PROBLEM DESCRIPTION
Output the lines below exactly, please, from the first line until the line with "лазерную сварку заготовок.", counting both.

PROVIDED ENTRIES

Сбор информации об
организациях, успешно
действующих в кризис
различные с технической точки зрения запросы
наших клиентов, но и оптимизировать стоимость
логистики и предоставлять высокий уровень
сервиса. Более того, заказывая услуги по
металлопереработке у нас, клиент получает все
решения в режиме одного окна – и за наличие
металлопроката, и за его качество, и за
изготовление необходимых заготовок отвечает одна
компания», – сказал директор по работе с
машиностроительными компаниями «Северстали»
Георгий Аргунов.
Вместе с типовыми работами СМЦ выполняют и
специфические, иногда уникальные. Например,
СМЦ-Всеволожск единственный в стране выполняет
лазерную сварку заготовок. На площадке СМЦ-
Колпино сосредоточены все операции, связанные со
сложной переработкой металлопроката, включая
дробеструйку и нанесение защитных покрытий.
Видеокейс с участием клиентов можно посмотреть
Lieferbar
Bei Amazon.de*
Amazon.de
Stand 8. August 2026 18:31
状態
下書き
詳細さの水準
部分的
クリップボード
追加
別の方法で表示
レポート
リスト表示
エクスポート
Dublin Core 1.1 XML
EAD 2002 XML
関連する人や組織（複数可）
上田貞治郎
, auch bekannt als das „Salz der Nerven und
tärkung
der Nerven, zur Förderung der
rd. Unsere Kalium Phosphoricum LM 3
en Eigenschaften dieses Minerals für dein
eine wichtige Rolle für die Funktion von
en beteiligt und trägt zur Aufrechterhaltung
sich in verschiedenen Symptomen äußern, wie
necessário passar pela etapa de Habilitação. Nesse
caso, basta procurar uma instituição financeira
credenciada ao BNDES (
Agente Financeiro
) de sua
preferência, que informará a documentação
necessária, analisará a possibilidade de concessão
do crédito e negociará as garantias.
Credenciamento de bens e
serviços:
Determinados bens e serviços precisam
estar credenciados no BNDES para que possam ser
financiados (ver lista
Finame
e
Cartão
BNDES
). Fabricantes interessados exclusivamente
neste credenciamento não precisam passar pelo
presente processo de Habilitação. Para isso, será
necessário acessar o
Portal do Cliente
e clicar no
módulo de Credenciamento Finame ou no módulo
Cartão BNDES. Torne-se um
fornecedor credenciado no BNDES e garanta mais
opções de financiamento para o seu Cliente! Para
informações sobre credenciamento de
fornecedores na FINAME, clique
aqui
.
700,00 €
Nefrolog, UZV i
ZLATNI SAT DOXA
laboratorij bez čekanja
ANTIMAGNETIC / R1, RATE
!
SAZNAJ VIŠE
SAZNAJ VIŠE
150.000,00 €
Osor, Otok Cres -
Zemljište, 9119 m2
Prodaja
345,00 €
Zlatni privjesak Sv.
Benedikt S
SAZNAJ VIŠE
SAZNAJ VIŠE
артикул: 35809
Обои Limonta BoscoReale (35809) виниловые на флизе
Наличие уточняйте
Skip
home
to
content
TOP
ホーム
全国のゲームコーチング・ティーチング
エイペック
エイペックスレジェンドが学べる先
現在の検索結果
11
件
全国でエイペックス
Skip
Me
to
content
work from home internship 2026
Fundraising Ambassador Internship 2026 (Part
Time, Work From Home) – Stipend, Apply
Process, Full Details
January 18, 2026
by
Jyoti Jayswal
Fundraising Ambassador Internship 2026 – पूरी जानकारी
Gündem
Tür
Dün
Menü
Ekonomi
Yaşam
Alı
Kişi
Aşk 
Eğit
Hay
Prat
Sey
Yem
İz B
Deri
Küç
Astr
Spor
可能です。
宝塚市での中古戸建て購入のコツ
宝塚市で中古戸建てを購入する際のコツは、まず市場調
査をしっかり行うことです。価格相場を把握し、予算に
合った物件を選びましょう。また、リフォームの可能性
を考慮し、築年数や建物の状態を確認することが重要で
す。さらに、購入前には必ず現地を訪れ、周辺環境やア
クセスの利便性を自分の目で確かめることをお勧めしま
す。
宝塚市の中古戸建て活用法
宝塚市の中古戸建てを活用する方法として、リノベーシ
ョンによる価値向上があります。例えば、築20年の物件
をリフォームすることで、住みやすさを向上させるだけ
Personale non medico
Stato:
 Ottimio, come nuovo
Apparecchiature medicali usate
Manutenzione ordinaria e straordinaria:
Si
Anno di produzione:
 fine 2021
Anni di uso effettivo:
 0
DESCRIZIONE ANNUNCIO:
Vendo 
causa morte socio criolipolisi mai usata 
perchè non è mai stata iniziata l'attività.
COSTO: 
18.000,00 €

WRITTEN RESPONSE
Сбор информации об
организациях, успешно
действующих в кризис
различные с технической точки зрения запросы
наших клиентов, но и оптимизировать стоимость
логистики и предоставлять высокий уровень
сервиса. Более того, заказывая услуги по
металлопереработке у нас, клиент получает все
решения в режиме одного окна – и за наличие
металлопроката, и за его качество, и за
изготовление необходимых заготовок отвечает одна
компания», – сказал директор по работе с
машиностроительными компаниями «Северстали»
Георгий Аргунов.
Вместе с типовыми работами СМЦ выполняют и
специфические, иногда уникальные. Например,
СМЦ-Всеволожск единственный в стране выполняет
лазерную сварку заготовок. На площадке СМЦ-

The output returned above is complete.